In our projects endeavor to measure the age of carefully selected minerals by two "isotopic clocks", the K-Ar and K-Ca radioactive decay, in order to understand if and why the two clocks appear to run at the same or at slightly different speeds. Because the clocks would be expected to run concordantly, discrepancies are most probably due to imprecise or inaccurate determinations of the radioactive decay constants or their ratio (called "branching ratio"). In our pilot study (Nägler and Villa 2000), a determination of the 40K branching ratio yielded values different from those generally used in geochronology, and closer to the values used in the physics community.
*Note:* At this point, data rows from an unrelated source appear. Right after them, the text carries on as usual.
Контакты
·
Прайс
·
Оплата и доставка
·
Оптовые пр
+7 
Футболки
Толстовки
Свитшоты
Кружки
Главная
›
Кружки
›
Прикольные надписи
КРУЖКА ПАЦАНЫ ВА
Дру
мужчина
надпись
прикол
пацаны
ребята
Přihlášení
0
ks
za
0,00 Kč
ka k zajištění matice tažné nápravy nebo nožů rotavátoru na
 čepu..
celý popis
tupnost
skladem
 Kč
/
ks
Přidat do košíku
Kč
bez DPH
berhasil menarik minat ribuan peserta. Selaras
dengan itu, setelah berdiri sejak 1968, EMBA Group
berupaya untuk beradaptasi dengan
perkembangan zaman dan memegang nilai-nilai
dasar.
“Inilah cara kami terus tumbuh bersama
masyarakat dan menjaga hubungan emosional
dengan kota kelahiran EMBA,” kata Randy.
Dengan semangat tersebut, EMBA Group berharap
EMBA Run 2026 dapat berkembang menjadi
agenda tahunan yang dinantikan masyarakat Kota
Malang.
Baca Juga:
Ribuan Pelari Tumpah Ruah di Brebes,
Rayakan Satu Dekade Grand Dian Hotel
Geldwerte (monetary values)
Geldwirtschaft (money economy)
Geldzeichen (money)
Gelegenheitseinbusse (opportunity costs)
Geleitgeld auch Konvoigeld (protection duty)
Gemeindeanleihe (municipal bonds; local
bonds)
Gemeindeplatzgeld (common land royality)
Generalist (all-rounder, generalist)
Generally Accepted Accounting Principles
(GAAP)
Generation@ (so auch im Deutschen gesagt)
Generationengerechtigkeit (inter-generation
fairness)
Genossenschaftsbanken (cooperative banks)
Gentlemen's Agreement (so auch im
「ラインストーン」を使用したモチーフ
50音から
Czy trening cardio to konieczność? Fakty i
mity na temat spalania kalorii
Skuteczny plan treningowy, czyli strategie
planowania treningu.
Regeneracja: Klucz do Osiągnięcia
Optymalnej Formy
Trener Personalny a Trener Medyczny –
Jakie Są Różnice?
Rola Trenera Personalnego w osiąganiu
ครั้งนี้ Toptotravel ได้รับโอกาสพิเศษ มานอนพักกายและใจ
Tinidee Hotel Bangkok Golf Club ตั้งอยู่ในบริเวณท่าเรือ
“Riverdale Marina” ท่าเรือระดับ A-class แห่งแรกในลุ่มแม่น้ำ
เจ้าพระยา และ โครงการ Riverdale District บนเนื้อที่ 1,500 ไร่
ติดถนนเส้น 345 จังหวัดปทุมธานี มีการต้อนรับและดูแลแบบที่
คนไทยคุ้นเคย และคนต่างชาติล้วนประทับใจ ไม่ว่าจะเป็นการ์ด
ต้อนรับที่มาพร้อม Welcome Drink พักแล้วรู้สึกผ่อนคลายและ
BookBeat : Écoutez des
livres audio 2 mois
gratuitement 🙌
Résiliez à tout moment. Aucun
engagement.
Very recent advances in analytical protocols and equipment make a substantial improvement of both precision and accuracy possible. The determination of the branching ratio of the decay of 40K to 40Ar and 40Ca will improve the quality of one of the most widely used geochronometers in the Earth Sciences. This branching ratio will be determined on natural rock samples containing K-rich minerals whose geologic history is extremely well known. The rock samples chosen contain minerals that are known to yield concordant ages with other geochronometers (U-Pb and Rb-Sr). Advances in recent years have resulted in our ability to determine the ages of rocks and minerals with a precision of up to 0.1% for some radioactive decay systems. The major problem is now to relate these precise and accurate ages to a geologic process or event. Understanding the relationships between a mineral age and a geologic process is essential to take advantage of the high quality ages and to derive quantitative information on the rates of geologic processes. In some cases, like for the mineral rutile, it is possible to obtain a temperature and a very precise age from a single grain by analyzing its Zr-content and U/Pb ratios. However, it is not clear what the geological significance of the age and temperature are and how they are related, especially for high grade rocks. Therefore we will study the behavior of the Zr content and the U-Pb system in metamorphic rutiles from rocks with a well-constrained thermal history. The results of this project will lead to a better understanding of rutile as a chronometer and thermometer in crustal rocks with different thermal histories and will also yield information on how theses parameters can be related to geologic processes or events.